Abstract

Primary non-Hodgkin lymphoma of the esophagus is quite rare, representing less than 1% of all gastrointestinal neoplasms. We report the case of a 60-year-old male with 2-year progressive dysphagia and weight loss. The patient had no previous history of immunodeficiency, and laboratory work-up and chest radiography revealed no abnormalities. Endoscopy showed an ulcerated and vegetative lesion in the esophagus, 2 cm long, deeply invading the gastric cardia, with imprecise borders. Three esophagoscopies with biopsies were performed, all of which showed inconclusive results. Without a definitive histopathological diagnosis, the patient underwent one-stage distal transhiatal esophagectomy with lymphadenectomy and reconstruction using the stomach. Histological examination of tumor cell sheets revealed eosinophilic cytoplasm, and the nucleus showed marked hyperchromatism, pleomorphism, and increased mitotic activity. The tumor cells were infiltrating the muscularis propria.
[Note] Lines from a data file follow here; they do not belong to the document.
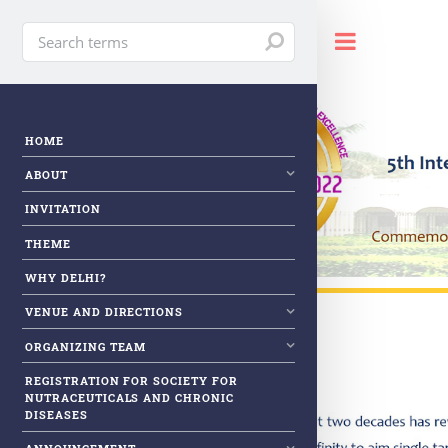
Toggle
HOME
ABOUT
INVITATION
THEME
WHY DELHI?
VENUE AND DIRECTIONS
ORGANIZING TEAM
REGISTRATION FOR SOCIETY FOR
NUTRACEUTICALS AND CHRONIC
DISEASES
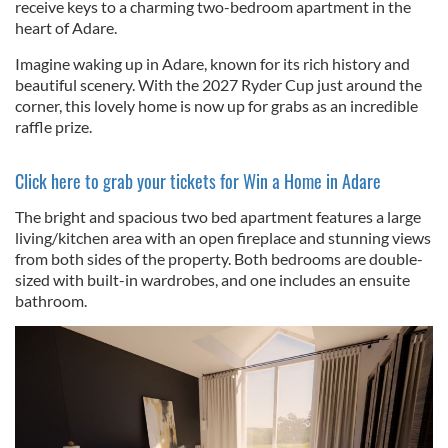
receive keys to a charming two-bedroom apartment in the
heart of Adare.
Imagine waking up in Adare, known for its rich history and
beautiful scenery. With the 2027 Ryder Cup just around the
corner, this lovely home is now up for grabs as an incredible
raffle prize.
Click here to grab your tickets for Win a Home in Adare
The bright and spacious two bed apartment features a large
living/kitchen area with an open fireplace and stunning views
from both sides of the property. Both bedrooms are double-
sized with built-in wardrobes, and one includes an ensuite
bathroom.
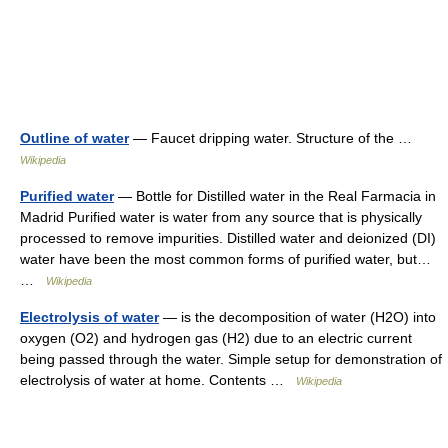
Outline of water
— Faucet dripping water. Structure of the …
Wikipedia
Purified water
— Bottle for Distilled water in the Real Farmacia in
Madrid Purified water is water from any source that is physically
processed to remove impurities. Distilled water and deionized (DI)
water have been the most common forms of purified water, but…
…
Wikipedia
Electrolysis of water
— is the decomposition of water (H2O) into
oxygen (O2) and hydrogen gas (H2) due to an electric current
being passed through the water. Simple setup for demonstration of
electrolysis of water at home. Contents …
Wikipedia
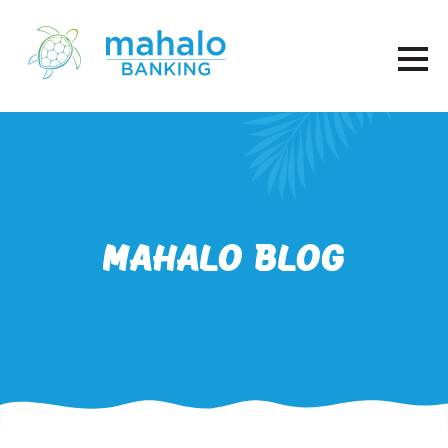
Mahalo Blog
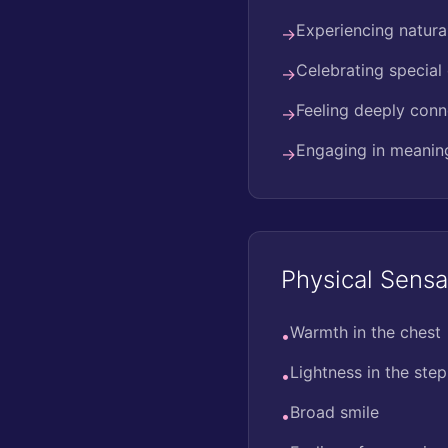
Experiencing natura
→
Celebrating special
→
Feeling deeply conn
→
Engaging in meaningf
→
Physical Sensa
Warmth in the chest
•
Lightness in the step
•
Broad smile
•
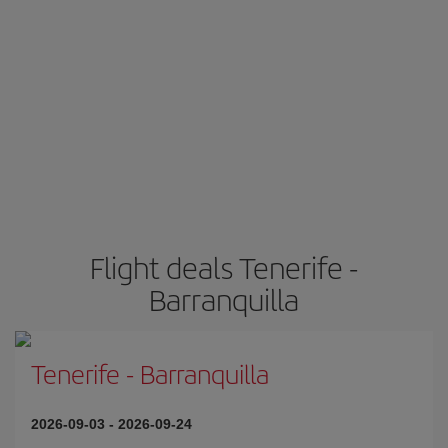
Flight deals Tenerife -
Barranquilla
Tenerife
-
Barranquilla
2026-09-03
-
2026-09-24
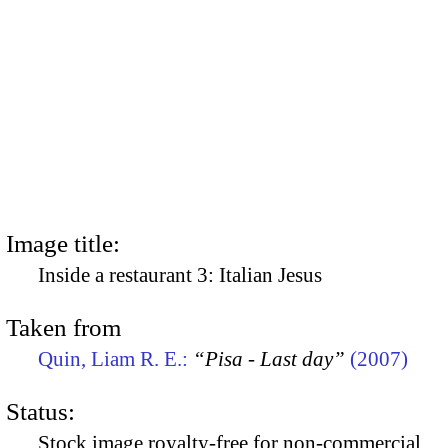
Image title:
Inside a restaurant 3: Italian Jesus
Taken from
Quin, Liam R. E.:
“Pisa - Last day”
(2007)
Status:
Stock image royalty-free for non-commercial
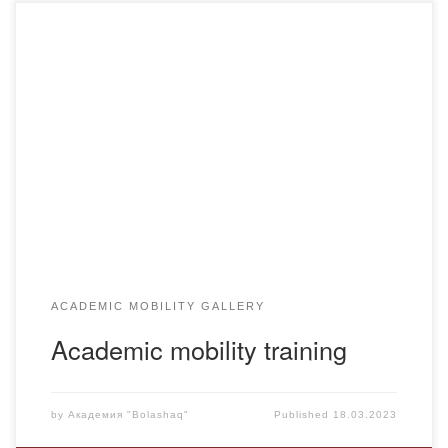
Within the framework of cooperation under the academic
mobility program of the Eurasian Humanitarian Institute
(Astana), from the 2nd semester of the 2022-2023
academic year, students are trained in OP 6B01702 –
Foreign language: two foreign languages and 6B04101 –
“Finance”.
ACADEMIC MOBILITY GALLERY
Academic mobility training
by
Академия "Bolashaq"
Published
18.03.2023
A diagnosis of non-Hodgkin's lymphoma was made and confirmed by immunohistochemistry using two markers: Ki67 and CD20. Surgery was followed by three cycles of chemotherapy. The patient now remains asymptomatic after 49 months of follow-up. In conclusion, although esophageal lymphoma is very rare, it should be considered as a differential diagnosis in situations like this. Furthermore, immunohistochemical analysis is a powerful tool for confirming the diagnosis.